25

1.6K 150 21
                                    

-Słucham-powiedział zachrypniętym głosem, gdy odebrał telefon, który go notabene obudził.

-No nareszcie-zabrzmiał głos pewnej znudzonej mulatki.

-Jaka ty z rana milutka. Aż się boję o nasze wspólne poranki- odpowiedział złośliwie.

Noell zignorowała jego uwagę. Jak każdą jedną.

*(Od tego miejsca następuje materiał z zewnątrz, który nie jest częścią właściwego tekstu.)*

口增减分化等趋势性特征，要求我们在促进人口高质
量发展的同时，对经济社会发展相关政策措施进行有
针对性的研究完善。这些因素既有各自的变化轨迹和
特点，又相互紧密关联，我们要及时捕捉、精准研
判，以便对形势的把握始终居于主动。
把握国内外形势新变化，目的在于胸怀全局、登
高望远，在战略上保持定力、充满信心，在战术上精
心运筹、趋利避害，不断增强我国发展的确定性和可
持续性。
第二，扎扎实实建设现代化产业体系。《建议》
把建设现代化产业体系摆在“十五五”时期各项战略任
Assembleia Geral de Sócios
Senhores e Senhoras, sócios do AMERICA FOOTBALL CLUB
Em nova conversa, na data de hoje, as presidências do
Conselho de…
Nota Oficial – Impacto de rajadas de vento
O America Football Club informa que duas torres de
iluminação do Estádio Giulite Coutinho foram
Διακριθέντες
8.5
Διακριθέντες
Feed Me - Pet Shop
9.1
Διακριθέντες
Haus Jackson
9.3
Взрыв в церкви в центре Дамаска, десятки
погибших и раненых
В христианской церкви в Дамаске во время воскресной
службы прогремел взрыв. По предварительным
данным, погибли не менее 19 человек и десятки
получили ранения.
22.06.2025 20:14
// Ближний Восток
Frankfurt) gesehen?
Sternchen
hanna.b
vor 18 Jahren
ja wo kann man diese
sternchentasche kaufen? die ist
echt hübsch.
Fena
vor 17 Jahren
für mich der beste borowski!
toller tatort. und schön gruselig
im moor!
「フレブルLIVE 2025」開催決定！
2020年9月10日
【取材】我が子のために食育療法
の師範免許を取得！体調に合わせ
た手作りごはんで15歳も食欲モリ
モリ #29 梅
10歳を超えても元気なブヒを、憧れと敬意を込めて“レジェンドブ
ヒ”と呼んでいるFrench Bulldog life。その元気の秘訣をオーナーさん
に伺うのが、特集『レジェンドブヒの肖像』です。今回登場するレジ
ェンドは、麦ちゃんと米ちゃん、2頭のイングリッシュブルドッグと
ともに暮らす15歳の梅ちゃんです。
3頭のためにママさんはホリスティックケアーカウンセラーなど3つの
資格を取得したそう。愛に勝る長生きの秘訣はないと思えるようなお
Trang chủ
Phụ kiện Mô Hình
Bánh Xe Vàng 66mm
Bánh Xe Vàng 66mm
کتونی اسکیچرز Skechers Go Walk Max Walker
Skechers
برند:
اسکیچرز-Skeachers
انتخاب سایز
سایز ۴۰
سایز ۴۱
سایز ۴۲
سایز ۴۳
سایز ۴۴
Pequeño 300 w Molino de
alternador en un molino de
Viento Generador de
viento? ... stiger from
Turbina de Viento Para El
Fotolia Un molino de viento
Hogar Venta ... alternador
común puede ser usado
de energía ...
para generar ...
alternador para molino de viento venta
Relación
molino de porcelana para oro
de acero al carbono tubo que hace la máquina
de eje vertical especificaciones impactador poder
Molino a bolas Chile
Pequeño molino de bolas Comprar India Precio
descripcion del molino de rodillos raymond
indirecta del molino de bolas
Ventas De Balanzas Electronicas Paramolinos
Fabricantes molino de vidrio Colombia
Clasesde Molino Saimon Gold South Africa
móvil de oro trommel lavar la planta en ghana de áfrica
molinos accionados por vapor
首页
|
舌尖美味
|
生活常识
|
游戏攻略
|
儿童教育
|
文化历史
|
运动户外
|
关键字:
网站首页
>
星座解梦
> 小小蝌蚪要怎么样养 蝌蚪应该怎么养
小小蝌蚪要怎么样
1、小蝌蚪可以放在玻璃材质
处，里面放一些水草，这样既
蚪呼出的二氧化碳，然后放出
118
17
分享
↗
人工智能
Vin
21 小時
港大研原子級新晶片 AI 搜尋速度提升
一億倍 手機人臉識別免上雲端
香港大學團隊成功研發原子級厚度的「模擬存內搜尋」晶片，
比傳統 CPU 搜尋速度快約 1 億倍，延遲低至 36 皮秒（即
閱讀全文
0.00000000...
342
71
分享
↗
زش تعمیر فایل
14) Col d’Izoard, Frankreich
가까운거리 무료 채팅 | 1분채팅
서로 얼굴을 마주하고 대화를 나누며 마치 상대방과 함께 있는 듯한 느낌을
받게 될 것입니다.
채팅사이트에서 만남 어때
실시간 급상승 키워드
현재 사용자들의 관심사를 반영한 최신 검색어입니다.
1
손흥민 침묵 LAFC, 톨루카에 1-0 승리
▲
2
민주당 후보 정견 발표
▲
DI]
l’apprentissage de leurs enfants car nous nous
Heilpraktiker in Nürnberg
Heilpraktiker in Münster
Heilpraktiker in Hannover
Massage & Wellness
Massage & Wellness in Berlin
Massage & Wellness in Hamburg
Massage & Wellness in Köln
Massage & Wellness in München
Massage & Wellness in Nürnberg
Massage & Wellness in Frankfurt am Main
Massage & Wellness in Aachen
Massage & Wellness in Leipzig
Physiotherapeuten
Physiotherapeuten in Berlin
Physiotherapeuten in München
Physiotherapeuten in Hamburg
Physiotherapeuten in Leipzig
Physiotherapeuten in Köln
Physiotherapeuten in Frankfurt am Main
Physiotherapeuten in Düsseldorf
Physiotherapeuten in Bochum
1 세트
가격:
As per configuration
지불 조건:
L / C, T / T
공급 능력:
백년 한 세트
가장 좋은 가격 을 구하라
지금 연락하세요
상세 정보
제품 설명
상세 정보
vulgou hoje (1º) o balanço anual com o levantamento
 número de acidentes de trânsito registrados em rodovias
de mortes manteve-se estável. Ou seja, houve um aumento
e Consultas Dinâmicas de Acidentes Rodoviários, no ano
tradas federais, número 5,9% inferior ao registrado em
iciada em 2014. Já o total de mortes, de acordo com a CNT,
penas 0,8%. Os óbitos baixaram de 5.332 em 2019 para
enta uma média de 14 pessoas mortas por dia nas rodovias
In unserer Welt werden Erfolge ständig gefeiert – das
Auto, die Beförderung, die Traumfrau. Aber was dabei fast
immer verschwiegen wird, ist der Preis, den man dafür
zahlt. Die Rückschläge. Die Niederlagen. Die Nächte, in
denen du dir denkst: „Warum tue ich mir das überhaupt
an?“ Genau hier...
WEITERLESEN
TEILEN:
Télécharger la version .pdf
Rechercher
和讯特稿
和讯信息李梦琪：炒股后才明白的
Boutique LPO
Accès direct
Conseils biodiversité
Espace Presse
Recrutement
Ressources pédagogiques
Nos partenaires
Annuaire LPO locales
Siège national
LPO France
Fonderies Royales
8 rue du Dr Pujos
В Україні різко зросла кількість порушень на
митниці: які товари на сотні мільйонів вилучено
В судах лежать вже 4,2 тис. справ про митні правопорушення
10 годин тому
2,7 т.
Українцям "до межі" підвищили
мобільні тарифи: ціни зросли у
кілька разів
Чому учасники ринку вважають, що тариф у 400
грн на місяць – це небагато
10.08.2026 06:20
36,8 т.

-Mam dla ciebie dobrą wiadomość. Chcesz ją usłyszeć czy nie?-zapytała.

-Z twoich ust wszystko-odpowiedział.

Usłyszał jak wzdycha i był pewien, że teatralnie przewróciła oczami.

-Carlos jest u Freyi- oznajmiła.

-Co?skąd to wiesz?-zdziwił się, bo jego przyjaciel wspomniał, że się do niej wybiera. Jednak nie miał nadziei na ich spotkanie. Niemniej ucieszył go taki rozwój wydarzeń.

-No nie wiem. Może stąd, że sama otwierałam mu wczoraj drzwi-odpowiedziała.

-Czekaj co? Wczoraj?to by znaczyło, że się pogodzili. Inaczej już by mi się żalił.

-A Freya mi.

-Nareszcie.

-Właśnie, nareszcie.

-Czyli nie będzie planu.

-Na to wygląda.

-A tak właściwie to dlaczego dzwonisz tak wcześnie?

-Bo później będę zajęta geniuszu-odwyją powiedziała z sarkazmem.

-Co może być ważniejsze, niż rozmowa z najprzystojniejszym i najzabawniejszym mężczyzną na świecie?

-Rozmowa o prace. A właściwie trzy.

-Jak to? Przecież występowałaś.

-Dobrze powiedziane. Występowałam-odpowiedziała rozżalona.

-Co się stało, że już nie?-zapytał szczerze zaciekawiony.

-Dylan, nasz pseudo szef mnie spławił.

-Dupek.

-W rzeczy samej.

W jego głowie zawitał kolejny szalony pomysł.

-W sumie dobrze się składa. Moja sekretarka jest bardzo zajęta odnawianiem relacji ze swoim facetem. A ja ...a ja zostałem na lodzie. Pilnie potrzebuje sekretarki. Co ty na to?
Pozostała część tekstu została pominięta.